═══ DATA LISTING ═══

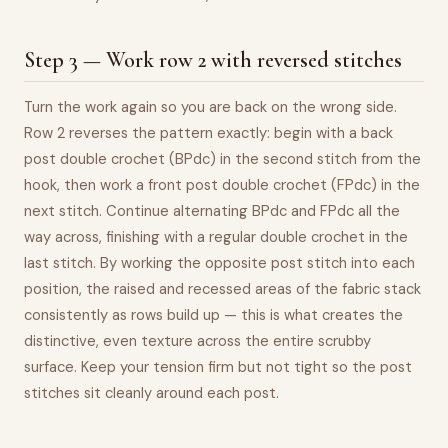
Step 3 — Work row 2 with reversed stitches
Turn the work again so you are back on the wrong side.
Row 2 reverses the pattern exactly: begin with a back
post double crochet (BPdc) in the second stitch from the
hook, then work a front post double crochet (FPdc) in the
next stitch. Continue alternating BPdc and FPdc all the
way across, finishing with a regular double crochet in the
last stitch. By working the opposite post stitch into each
position, the raised and recessed areas of the fabric stack
consistently as rows build up — this is what creates the
distinctive, even texture across the entire scrubby
surface. Keep your tension firm but not tight so the post
stitches sit cleanly around each post.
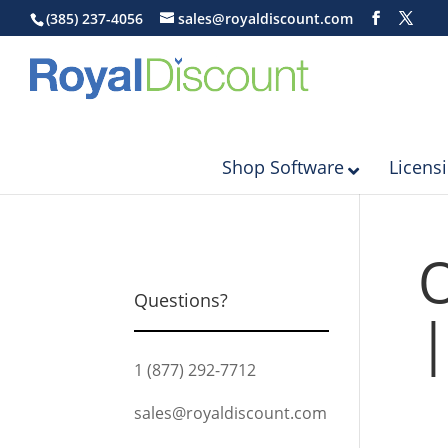
(385) 237-4056
sales@royaldiscount.com
Shop Software
Licens
O
Questions?
|
1 (877) 292-7712
sales@royaldiscount.com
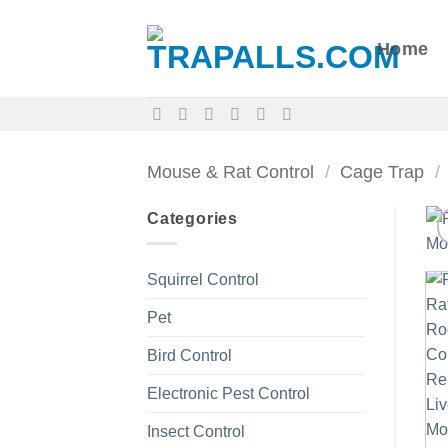
Skip
to
Home
content
Mouse & Rat Control
/
Cage Trap
/
Categories
Squirrel Control
Pet
Bird Control
Electronic Pest Control
Insect Control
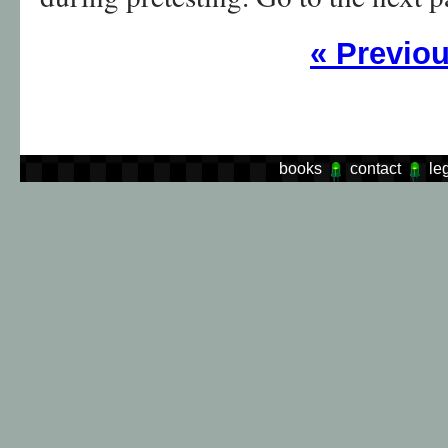
«
Previo
books
contact
le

═══

INSTRUCTIONS FOR THE TASK: Output a verbatim copy of all entries above; no pictures go in it.

OUTPUT FOR THIS EXERCISE:
Step 3 — Work row 2 with reversed stitches
Turn the work again so you are back on the wrong side.
Row 2 reverses the pattern exactly: begin with a back
post double crochet (BPdc) in the second stitch from the
hook, then work a front post double crochet (FPdc) in the
next stitch. Continue alternating BPdc and FPdc all the
way across, finishing with a regular double crochet in the
last stitch. By working the opposite post stitch into each
position, the raised and recessed areas of the fabric stack
consistently as rows build up — this is what creates the
distinctive, even texture across the entire scrubby
surface. Keep your tension firm but not tight so the post
stitches sit cleanly around each post.
(385) 237-4056
sales@royaldiscount.com
Shop Software
Licens
O
Questions?
|
1 (877) 292-7712
sales@royaldiscount.com
Skip
to
Home
content
Mouse & Rat Control
/
Cage Trap
/
Categories
Squirrel Control
Pet
Bird Control
Electronic Pest Control
Insect Control
«
Previo
books
contact
le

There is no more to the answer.